If Japanese starts to conduct international Japanese studies and I think this will happen, Japanese studies specialists in the U.S. may end up having trouble because they have to find source materials themselves. Similar change is actually happening in the case of Japanese specialists of foreign histories. In the case of French history in Japan, scholars have used skillfully papers and books written by French scholars to arrange these materials with their own perspectives. However, as problematics of French scholars become global, scholarship can’t be constituted by simply ideas anymore. Japanese scholars have to go to France to conduct archival research and analysis just like their French colleagues. This is difficult. In a sense this is the result of the influence of globalization. That is, scholarship will become English based. For example scholarship in German language will be reshaped along English methodological lines. In a way, evidences will be segmented based on Anglo-Saxon ways of thinking and the way in which we have been connecting source materials won’t work anymore. For scholars from other countries, real history that can be found in research papers in Japan will disappear. They have to go find the history themselves. International Japanese studies are part of that change. We need to be cautious of it.

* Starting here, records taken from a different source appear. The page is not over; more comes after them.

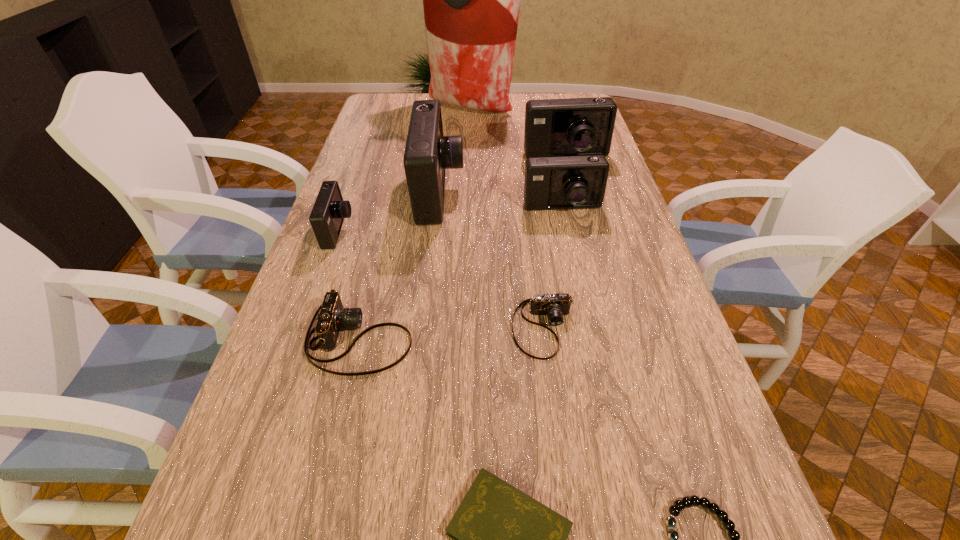 Where is `the farthest object`? the farthest object is located at coordinates (471, 0).

You are a GUI agent. You are given a task and a screenshot of the screen. Output one action in this format:
    pyautogui.click(x=<x>, y=<y>)
    Task: Click on the grocery bag
    The image size is (960, 540).
    Given the screenshot: What is the action you would take?
    pyautogui.click(x=471, y=0)

This screenshot has width=960, height=540. Find the location of `the third blue camera from right to left`. the third blue camera from right to left is located at coordinates (428, 153).

Where is `the eighth shortest object`? Image resolution: width=960 pixels, height=540 pixels. the eighth shortest object is located at coordinates (428, 153).

This screenshot has width=960, height=540. I want to click on the third smallest blue camera, so click(574, 126).

Identify the location of the fifth shortest camera. This screenshot has height=540, width=960. (574, 126).

Locate an element on the screen. This screenshot has height=540, width=960. the sixth shortest object is located at coordinates (573, 182).

Image resolution: width=960 pixels, height=540 pixels. What are the coordinates of `the third tallest camera` in the screenshot? It's located at (573, 182).

The height and width of the screenshot is (540, 960). I want to click on the third shortest camera, so click(329, 210).

At what (x,y) coordinates should I click in order to perform the action: click on the leftmost blue camera. Please return your answer as a coordinate pair (x, y). The image size is (960, 540). Looking at the image, I should click on (329, 210). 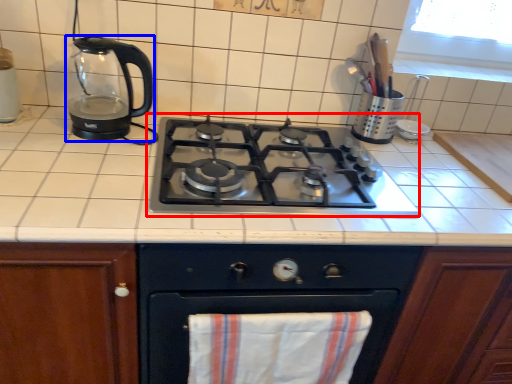 Question: Which of the following is the closest to the observer, gas stove (highlighted by a red box) or kitchen appliance (highlighted by a blue box)?

Choices:
 (A) gas stove
 (B) kitchen appliance

Answer: (A)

It is important to maintain diversity and complexity of Japanese studies.
One more thing we need to keep in mind: the globalization age will not last forever. While I don’t want to think this way, it may be possible that nationalism will come back at certain point of time. Globalization is accompanied by certain freedom which is good. In this sense we should promote international Japanese Studies. But it is a fact that globalization will not continue endlessly. Ways of things and talking about them then change. In a sense history repeats itself. The status of English in Japan is exactly such a history of repetition.
Today is evidently the age of English but this is actually dangerous. It gives rise to enormous social stratification. People will be divided along the line of whether one can speak English or not. It will engender social conflict and become the symbol of social status formation. English proficiency may divide society.
Thank you today for sharing many comments and opinions. Let me conclude today’s interview. Prof. Nakamura, thank you very much.